CAP is currently maintained by rsclaw as the originating author. The intent is to transition to neutral governance — most likely under the Linux Foundation or Joint Development Foundation — once any of the following are true:
- 3 or more independent (non-rsclaw) implementations exist, OR
- the spec text has been stable for 6+ months without breaking changes, OR
- community contributors have produced ≥ 30% of merged spec PRs.
The neutral GitHub organisation is reserved at
github.com/cap-protocol. The
authoritative URL https://cap-protocol.org will remain stable
across any future repository transfer.
While rsclaw stewards CAP we commit to:
- No patent encumbrance. rsclaw does not hold, and will not pursue, patents on the protocol design.
- Open spec under CC BY 4.0. Anyone may fork, redistribute, and reuse the spec text with attribution.
- Open reference code under MIT. Anyone may use, modify, and redistribute the reference implementations.
- Public review of breaking changes. Any change that breaks conformance with an earlier published draft will be flagged in the changelog and given a minimum 2-week public review window before merge.
- Outside contributions reviewed on merit, not affiliation.
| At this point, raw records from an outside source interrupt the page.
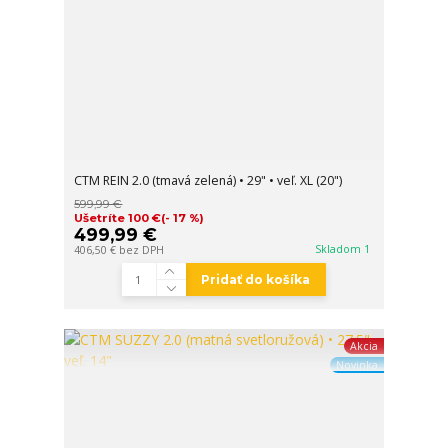
CTM REIN 2.0 (tmavá zelená) • 29" • veľ. XL (20")
599,99 €
Ušetríte 100 €
(- 17 %)
499,99 €
Skladom 1
406,50 €
bez DPH
Pridať do košíka
Akcia
Novinka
CAP is created and maintained by the rsclaw team. See https://rsclaw.ai for the parent project — the open-source agent fleet that uses CAP as its native orchestration layer.
A reference implementation using CAP (driving Claude Code, Codex, Opencode, aider, openclaude and other CLI agents at fleet scale) ships as part of rsclaw — making rsclaw simultaneously the protocol's author, its first major implementer, and its real-world stress test.
CAP is dual-licensed by content type:
| Content | License |
|---|---|
Specification text in docs/ |
CC BY 4.0 |
Website content in website/ |
CC BY 4.0 |
Source code in crates/, examples, and tooling |
MIT |
This dual-license pattern matches LSP, DAP, A2A, and MCP: open spec
- permissive code, with attribution preserved.
When in doubt, attribute the work to: "CAP — CLI Agent Protocol, cap-protocol.org, originally authored by rsclaw."